*Available records*
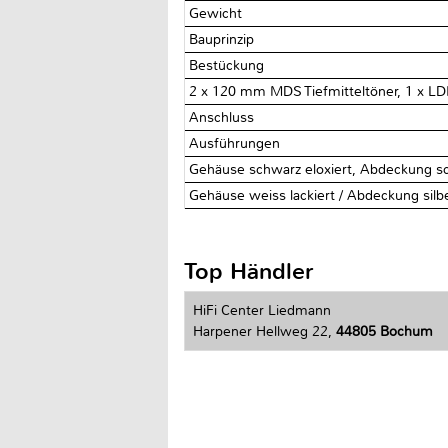
Gewicht
Bauprinzip
Bestückung
2 x 120 mm MDS Tiefmitteltöner, 1 x 
Anschluss
Ausführungen
Gehäuse schwarz eloxiert, Abdeckung s
Gehäuse weiss lackiert / Abdeckung silb
Top Händler
HiFi Center Liedmann
Harpener Hellweg 22,
44805 Bochum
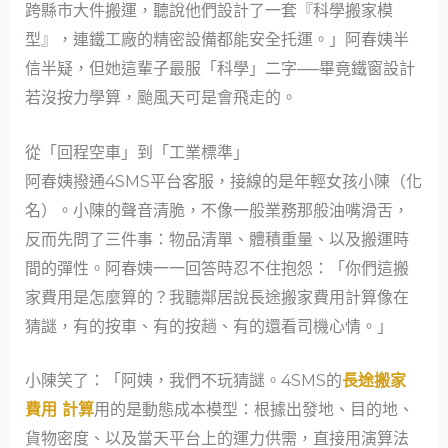
跨縣市大件搬運，聽說他們設計了一套『科學搬家模
型』，連鐵工廠的精密設備都能安全托運。」阿春姨半
信半疑，但她這輩子最服「科學」二字──畢竟鐵窗設計
若沒按力學算，颱風天可是會飛走的。
從「回程空車」到「工業標準」
阿春姨撥通4SMS平台客服，接線的是年輕女孩小陳（化
名）。小陳的聲音清脆，不像一般業務那般油嘴滑舌，
反而先問了三件事：物品清單、體積重量、以及搬運時
間的彈性。阿春姨一一回答時忍不住抱怨：「你們這搬
家費用是怎麼算的？我聽鄰居說長途搬家費用計算像在
猜謎，有的按車、有的按趟、有的還看司機心情。」
小陳笑了：「阿姨，我們不玩猜謎。4SMS的
長途搬家
費用 計算
用的是動態成本模型：根據出發地、目的地、
貨物密度、以及當天平台上的運力供需，直接用演算法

*About this exercise*
Nothing but an exact transcription of the material, without pictures, should be returned.

*Output for this task*
Gewicht
Bauprinzip
Bestückung
2 x 120 mm MDS Tiefmitteltöner, 1 x 
Anschluss
Ausführungen
Gehäuse schwarz eloxiert, Abdeckung s
Gehäuse weiss lackiert / Abdeckung silb
Top Händler
HiFi Center Liedmann
Harpener Hellweg 22,
44805 Bochum
跨縣市大件搬運，聽說他們設計了一套『科學搬家模
型』，連鐵工廠的精密設備都能安全托運。」阿春姨半
信半疑，但她這輩子最服「科學」二字──畢竟鐵窗設計
若沒按力學算，颱風天可是會飛走的。
從「回程空車」到「工業標準」
阿春姨撥通4SMS平台客服，接線的是年輕女孩小陳（化
名）。小陳的聲音清脆，不像一般業務那般油嘴滑舌，
反而先問了三件事：物品清單、體積重量、以及搬運時
間的彈性。阿春姨一一回答時忍不住抱怨：「你們這搬
家費用是怎麼算的？我聽鄰居說長途搬家費用計算像在
猜謎，有的按車、有的按趟、有的還看司機心情。」
小陳笑了：「阿姨，我們不玩猜謎。4SMS的
長途搬家
費用 計算
用的是動態成本模型：根據出發地、目的地、
貨物密度、以及當天平台上的運力供需，直接用演算法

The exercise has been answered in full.